Serves: 8
Preparation Time: 20 minutes
Ingredients:
2 pounds (950 g) red potatoes, cut into large pieces
2 orange sweet potatoes, peeled and cut into large pieces
2 stalks organic celery, chopped
1/2 medium onion, chopped
1/3 cup (50 g) each green, red, yellow, & orange peppers, chopped
1/2 cup (55 g) carrots, grated
2 tablespoons Dijon mustard
1 tablespoon VegiZest or other no salt seasoning
3/4 cup (177 mL) low salt mayonnaise or Vegenaise (a vegan alternative-may be found in health food stores) or use Eggplant "Mayonnaise" (see recipe below)

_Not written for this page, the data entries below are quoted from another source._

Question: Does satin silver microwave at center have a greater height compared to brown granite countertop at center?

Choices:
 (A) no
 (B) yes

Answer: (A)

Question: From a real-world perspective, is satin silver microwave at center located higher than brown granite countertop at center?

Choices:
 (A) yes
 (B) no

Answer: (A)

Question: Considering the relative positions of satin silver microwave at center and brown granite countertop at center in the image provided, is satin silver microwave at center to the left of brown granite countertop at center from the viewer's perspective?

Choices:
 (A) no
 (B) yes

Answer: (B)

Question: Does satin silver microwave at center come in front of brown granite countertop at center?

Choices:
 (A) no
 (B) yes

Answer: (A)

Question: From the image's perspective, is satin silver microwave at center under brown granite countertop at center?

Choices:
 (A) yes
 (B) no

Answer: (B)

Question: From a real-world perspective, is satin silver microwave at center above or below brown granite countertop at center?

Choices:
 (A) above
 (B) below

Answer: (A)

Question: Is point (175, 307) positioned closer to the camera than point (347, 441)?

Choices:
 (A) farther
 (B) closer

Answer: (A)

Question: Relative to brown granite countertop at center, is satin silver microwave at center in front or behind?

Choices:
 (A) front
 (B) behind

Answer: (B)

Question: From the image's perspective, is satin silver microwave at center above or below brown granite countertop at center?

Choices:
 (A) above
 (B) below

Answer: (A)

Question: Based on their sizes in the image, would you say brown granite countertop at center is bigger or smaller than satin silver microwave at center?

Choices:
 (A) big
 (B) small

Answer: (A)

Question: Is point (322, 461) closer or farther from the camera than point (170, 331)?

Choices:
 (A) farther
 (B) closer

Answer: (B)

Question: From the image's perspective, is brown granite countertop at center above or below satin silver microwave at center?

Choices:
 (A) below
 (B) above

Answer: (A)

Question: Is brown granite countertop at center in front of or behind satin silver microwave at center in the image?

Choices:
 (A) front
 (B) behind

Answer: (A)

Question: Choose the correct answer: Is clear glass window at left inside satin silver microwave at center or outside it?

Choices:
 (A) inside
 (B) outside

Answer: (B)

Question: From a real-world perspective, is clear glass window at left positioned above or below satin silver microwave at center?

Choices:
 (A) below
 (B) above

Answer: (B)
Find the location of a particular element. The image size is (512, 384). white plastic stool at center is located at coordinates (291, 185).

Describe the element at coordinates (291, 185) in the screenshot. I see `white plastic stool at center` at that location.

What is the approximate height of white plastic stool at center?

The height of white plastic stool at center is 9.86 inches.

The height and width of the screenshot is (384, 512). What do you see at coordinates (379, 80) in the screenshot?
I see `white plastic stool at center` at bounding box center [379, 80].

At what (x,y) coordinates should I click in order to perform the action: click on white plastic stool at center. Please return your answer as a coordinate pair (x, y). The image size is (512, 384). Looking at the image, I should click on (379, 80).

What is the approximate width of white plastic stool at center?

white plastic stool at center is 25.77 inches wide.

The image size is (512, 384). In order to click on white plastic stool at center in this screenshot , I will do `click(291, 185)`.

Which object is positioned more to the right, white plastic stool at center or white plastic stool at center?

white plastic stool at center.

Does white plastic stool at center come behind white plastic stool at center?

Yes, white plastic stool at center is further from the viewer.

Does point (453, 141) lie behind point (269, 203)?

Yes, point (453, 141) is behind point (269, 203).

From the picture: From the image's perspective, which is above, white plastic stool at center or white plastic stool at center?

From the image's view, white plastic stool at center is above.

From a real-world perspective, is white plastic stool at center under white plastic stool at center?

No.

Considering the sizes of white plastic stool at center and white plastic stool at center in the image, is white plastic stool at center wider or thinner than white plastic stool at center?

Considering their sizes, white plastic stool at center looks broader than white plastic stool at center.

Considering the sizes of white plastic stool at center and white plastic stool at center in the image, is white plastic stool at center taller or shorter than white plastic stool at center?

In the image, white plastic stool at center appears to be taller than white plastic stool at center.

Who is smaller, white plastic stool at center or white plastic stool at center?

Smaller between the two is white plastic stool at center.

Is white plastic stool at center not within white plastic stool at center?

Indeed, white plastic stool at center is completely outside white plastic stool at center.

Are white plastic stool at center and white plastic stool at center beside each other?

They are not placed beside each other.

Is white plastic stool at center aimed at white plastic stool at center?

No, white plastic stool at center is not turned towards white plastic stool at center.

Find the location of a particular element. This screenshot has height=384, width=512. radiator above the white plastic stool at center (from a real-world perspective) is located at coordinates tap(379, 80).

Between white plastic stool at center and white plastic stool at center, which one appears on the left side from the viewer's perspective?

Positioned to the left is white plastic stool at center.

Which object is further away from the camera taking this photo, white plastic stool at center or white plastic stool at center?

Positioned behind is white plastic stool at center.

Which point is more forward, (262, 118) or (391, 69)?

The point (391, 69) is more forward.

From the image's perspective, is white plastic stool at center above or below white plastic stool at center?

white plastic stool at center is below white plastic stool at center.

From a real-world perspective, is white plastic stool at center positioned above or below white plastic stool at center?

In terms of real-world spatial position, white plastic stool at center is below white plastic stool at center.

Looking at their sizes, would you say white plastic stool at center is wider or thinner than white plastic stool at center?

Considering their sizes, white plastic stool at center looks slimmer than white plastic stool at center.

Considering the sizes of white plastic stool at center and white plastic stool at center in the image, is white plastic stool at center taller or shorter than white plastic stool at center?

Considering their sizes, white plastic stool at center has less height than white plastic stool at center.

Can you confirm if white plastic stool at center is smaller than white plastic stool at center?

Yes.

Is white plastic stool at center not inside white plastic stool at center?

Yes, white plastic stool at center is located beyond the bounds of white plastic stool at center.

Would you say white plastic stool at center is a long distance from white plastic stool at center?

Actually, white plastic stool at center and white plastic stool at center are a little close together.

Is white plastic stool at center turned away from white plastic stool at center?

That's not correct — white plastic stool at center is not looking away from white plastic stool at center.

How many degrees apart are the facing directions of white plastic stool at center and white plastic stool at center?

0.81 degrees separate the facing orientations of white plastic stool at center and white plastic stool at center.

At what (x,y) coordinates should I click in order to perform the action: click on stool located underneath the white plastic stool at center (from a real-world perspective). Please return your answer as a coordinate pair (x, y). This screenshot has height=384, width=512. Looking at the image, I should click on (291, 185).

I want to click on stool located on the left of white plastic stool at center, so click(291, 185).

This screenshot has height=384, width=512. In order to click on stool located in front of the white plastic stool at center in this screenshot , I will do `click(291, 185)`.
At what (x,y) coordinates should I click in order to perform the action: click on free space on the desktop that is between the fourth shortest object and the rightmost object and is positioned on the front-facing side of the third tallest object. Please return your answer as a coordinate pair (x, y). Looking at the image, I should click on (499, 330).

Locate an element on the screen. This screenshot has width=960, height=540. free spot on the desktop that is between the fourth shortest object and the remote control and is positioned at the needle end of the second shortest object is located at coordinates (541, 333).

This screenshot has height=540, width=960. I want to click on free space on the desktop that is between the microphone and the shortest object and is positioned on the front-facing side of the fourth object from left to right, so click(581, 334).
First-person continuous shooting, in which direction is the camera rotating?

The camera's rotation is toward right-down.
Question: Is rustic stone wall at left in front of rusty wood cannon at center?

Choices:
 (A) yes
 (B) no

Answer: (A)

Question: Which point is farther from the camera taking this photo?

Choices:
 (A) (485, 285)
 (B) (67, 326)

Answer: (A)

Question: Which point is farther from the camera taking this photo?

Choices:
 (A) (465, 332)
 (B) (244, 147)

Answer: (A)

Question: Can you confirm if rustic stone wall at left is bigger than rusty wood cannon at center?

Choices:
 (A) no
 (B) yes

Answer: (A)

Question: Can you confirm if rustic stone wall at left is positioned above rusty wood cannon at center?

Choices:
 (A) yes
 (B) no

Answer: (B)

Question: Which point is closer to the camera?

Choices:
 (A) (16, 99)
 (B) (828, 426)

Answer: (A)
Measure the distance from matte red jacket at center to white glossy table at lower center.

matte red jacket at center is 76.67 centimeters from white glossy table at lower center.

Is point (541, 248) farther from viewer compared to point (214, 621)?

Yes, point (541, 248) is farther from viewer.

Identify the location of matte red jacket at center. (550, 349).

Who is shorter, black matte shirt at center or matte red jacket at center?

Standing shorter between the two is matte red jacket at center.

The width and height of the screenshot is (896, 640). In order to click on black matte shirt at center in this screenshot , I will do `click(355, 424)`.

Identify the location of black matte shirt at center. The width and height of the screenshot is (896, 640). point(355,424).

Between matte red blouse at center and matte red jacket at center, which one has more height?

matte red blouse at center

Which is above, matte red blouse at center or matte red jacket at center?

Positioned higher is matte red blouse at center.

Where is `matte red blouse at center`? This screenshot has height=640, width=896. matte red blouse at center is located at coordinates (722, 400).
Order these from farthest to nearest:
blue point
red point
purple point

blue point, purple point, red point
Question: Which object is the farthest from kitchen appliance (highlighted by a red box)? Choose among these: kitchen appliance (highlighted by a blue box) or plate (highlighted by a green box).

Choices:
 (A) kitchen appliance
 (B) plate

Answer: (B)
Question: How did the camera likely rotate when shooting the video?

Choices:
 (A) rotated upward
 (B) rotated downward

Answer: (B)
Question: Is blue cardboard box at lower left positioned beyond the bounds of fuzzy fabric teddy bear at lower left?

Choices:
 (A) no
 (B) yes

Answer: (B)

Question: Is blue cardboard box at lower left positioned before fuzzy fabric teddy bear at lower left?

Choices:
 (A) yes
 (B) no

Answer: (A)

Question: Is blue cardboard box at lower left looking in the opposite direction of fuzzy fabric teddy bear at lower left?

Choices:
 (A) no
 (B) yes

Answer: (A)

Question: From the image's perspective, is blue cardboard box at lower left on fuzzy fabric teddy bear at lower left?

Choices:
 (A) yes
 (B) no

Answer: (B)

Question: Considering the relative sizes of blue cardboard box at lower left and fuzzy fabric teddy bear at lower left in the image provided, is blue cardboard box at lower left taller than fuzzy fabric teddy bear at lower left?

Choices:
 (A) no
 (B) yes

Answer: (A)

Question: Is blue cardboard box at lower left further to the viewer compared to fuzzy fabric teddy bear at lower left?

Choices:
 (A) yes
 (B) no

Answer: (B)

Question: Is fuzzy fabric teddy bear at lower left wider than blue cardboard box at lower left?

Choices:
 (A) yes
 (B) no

Instructions: Place potatoes in a saucepan and cover with water. Bring to a boil. Reduce heat, cover and simmer for 10 minutes or until tender. Drain and cool. Remove skin if potatoes are not organic. Cut potatoes into 1/2 inch (1.25 cm) cubes. Place them in a large bowl and add celery, onions, peppers, and carrots, then toss gently. Mix mustard, VegiZest and Vegenaise together and spoon over potato mixture. Toss gently to coat. Cover and chill at least one hour.
EGGPLANT "MAYONNAISE": Peel 1/2 eggplant and dice. Steam until soft. Place the cooked eggplant in a blender along with 1 tablespoon lemon juice, 2 tablespoons tahini, and 1 1/2 teaspoons VegiZest or other no salt seasoning, and blend until smooth & creamy.